Saved entries
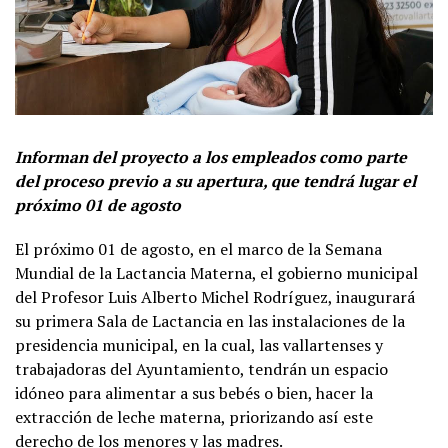
Informan del proyecto a los empleados como parte
del proceso previo a su apertura, que tendrá lugar el
próximo 01 de agosto
El próximo 01 de agosto, en el marco de la Semana
Mundial de la Lactancia Materna, el gobierno municipal
del Profesor Luis Alberto Michel Rodríguez, inaugurará
su primera Sala de Lactancia en las instalaciones de la
presidencia municipal, en la cual, las vallartenses y
trabajadoras del Ayuntamiento, tendrán un espacio
idóneo para alimentar a sus bebés o bien, hacer la
extracción de leche materna, priorizando así este
derecho de los menores y las madres.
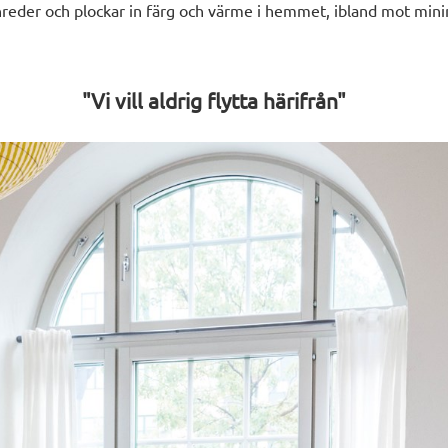
nreder och plockar in färg och
värme i hemmet, ibland mot mini
"
Vi vill aldrig flytta härifrån
"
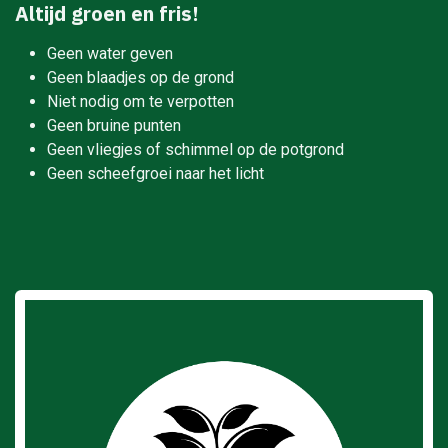
Altijd groen en fris!
Geen water geven
Geen blaadjes op de grond
Niet nodig om te verpotten
Geen bruine punten
Geen vliegjes of schimmel op de potgrond
Geen scheefgroei naar het licht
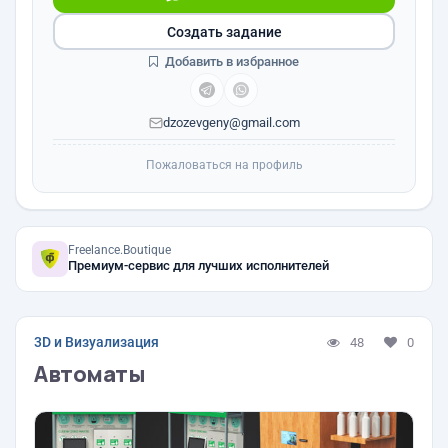
Создать задание
Добавить в избранное
dzozevgeny@gmail.com
Пожаловаться на профиль
Freelance.Boutique
Премиум-сервис для лучших исполнителей
3D и Визуализация
48
0
Автоматы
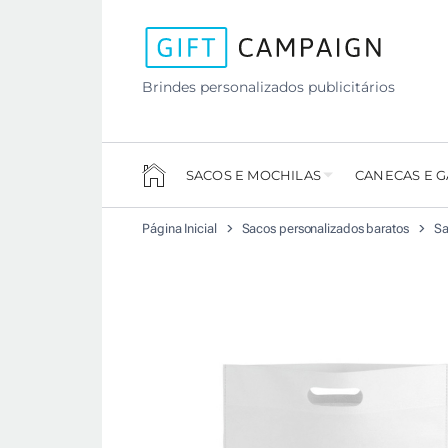
Brindes personalizados publicitários
SACOS E MOCHILAS
CANECAS E 
Página Inicial
Sacos personalizados baratos
Sa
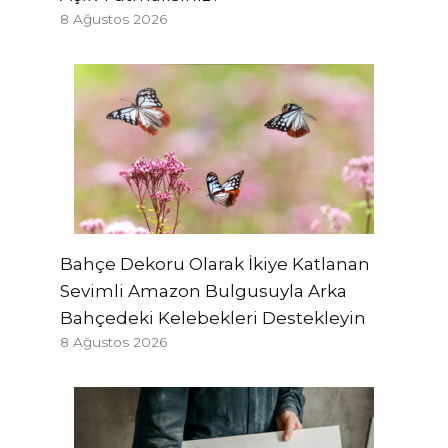
8 Ağustos 2026
Bahçe Dekoru Olarak İkiye Katlanan
Sevimli Amazon Bulgusuyla Arka
Bahçedeki Kelebekleri Destekleyin
8 Ağustos 2026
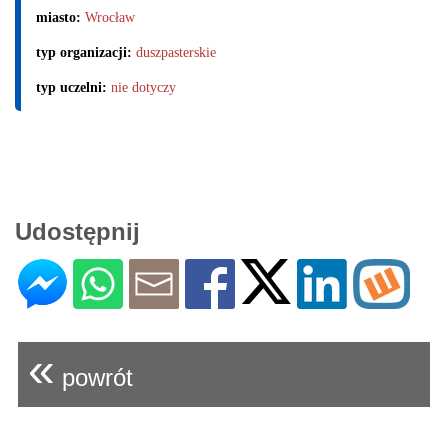
miasto:
Wrocław
typ organizacji:
duszpasterskie
typ uczelni:
nie dotyczy
Udostępnij
«
powrót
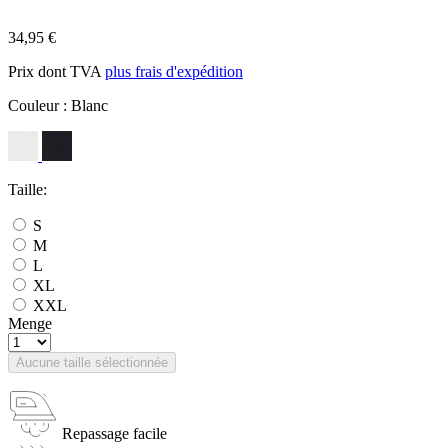
34,95 €
Prix dont TVA
plus frais d'expédition
Couleur :
Blanc
Taille:
S
M
L
XL
XXL
Menge
Aucune taille sélectionnée
Repassage facile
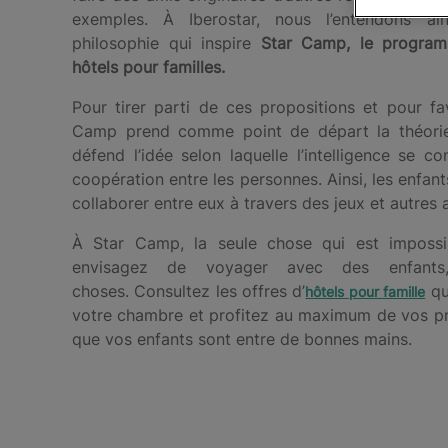
exemples. À Iberostar, nous l’entendons ai
philosophie qui inspire
Star Camp, le programm
hôtels pour familles.
Pour tirer parti de ces propositions et pour fav
Camp prend comme point de départ la théorie d
défend l’idée selon laquelle l’intelligence se con
coopération entre les personnes. Ainsi, les enfant
collaborer entre eux à travers des jeux et autres 
À Star Camp, la seule chose qui est impossib
envisagez de voyager avec des enfants, 
choses. Consultez les offres d’
qu
hôtels pour famille
votre chambre et profitez au maximum de vos pr
que vos enfants sont entre de bonnes mains.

WORK ITEM: Scan the entries above for the string "municipal", and copy every line where it turns up.

RESPONSE TO THIS TASK:
Mundial de la Lactancia Materna, el gobierno municipal
presidencia municipal, en la cual, las vallartenses y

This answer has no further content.